If the evidence shows that the required changes are still happening after an extended period of time, Washington can begin the second phase of engagement with those militias that aspire to become legitimate political actors. This could include convening indirect Track II diplomatic discussions to find common ground for potential further engagement.
To be clear, pursuing this gradual process is unlikely to result in any militias quickly disarming or becoming normal political actors. Success will become evident in the Iran-linked money trail and chain of command well before any weapon confiscation counts. If handled with discipline, the process can help erode Iran’s grip on its Iraqi network. If handled carelessly or not sustained, however, it will simply hand Tehran the outcome it wants: two loyal camps working to consolidate both its proxy “resistance” capabilities and its political and economic sway in Iraq.

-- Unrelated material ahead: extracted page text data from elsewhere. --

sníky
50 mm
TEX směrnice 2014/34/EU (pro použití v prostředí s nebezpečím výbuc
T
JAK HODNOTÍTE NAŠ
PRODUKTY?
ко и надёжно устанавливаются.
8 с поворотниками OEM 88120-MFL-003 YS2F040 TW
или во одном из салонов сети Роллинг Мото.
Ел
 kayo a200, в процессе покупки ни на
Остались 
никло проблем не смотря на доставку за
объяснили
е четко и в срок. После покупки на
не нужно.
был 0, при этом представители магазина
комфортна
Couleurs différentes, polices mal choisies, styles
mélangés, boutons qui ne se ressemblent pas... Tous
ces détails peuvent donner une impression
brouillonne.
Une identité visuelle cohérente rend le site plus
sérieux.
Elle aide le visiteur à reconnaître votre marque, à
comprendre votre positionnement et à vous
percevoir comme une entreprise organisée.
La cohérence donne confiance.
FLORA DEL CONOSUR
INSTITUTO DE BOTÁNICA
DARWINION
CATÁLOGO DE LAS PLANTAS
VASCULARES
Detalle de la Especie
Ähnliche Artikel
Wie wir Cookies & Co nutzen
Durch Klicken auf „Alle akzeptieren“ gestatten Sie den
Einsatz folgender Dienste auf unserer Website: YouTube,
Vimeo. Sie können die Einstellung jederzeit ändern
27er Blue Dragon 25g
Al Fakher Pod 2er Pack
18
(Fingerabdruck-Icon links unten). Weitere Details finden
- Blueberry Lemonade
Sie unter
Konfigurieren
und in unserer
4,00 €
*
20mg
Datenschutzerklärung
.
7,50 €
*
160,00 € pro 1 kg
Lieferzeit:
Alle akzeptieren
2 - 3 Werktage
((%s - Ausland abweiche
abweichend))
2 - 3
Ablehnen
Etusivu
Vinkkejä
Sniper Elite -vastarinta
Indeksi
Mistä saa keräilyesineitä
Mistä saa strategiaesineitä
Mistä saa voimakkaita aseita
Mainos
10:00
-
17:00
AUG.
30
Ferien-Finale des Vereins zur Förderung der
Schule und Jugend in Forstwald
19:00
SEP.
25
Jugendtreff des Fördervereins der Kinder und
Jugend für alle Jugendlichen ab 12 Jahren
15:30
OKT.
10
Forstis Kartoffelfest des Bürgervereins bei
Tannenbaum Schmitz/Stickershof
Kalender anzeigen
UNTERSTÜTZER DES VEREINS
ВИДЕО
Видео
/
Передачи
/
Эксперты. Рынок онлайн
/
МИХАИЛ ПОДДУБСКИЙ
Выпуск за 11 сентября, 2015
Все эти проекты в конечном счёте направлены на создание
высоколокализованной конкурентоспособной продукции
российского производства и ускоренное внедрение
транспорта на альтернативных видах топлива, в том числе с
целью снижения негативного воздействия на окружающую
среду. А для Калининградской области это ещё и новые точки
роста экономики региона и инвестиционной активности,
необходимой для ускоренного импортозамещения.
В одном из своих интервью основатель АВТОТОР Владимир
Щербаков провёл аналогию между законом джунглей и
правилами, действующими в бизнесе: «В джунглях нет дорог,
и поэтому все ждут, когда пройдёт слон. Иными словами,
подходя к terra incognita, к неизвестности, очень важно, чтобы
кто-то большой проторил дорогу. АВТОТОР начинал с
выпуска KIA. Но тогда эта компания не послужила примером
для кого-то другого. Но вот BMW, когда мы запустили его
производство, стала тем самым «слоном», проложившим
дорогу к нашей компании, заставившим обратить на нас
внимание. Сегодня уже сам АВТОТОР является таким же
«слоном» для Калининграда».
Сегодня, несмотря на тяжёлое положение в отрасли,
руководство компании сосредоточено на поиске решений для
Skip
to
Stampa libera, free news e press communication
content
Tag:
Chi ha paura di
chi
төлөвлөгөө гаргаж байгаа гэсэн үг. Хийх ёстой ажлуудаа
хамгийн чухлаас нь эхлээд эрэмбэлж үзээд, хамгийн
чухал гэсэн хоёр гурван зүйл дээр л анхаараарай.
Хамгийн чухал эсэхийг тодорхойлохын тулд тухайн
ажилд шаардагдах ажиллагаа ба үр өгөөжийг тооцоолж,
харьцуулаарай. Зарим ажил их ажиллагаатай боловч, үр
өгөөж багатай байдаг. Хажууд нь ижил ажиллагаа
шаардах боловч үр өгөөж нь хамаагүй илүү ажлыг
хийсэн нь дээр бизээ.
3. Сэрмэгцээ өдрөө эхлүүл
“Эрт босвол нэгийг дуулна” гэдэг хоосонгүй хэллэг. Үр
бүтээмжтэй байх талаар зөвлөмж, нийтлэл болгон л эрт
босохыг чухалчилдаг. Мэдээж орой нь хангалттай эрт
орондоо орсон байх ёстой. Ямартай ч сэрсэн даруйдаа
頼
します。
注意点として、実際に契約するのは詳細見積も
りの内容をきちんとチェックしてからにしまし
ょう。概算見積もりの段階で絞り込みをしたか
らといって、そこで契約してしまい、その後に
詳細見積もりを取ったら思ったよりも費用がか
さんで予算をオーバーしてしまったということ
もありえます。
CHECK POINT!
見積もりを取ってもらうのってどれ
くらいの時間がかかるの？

Keeping in mind that the main vulnerability of militias like AAH and KIA is their desire to be treated as normal political actors, Washington should use this opportunity to press them through the Iraqi judiciary and other institutions. Getting them to give up their weapons and stop helping Iran bypass sanctions will take time, but a deliberate, sustained strategy can yield gradual rewards. Notably, this process should be pursued regardless of what happens with the latest deal between the United States and Iran. Although the potential lifting of sanctions against Tehran could change the regime’s calculus about U.S. pressure on Iraq, the picture is still murky, and follow-on negotiations are likely to take months.
Hamdi Malik is an associate fellow with The Washington Institute and cofounder of its Militia Spotlight platform.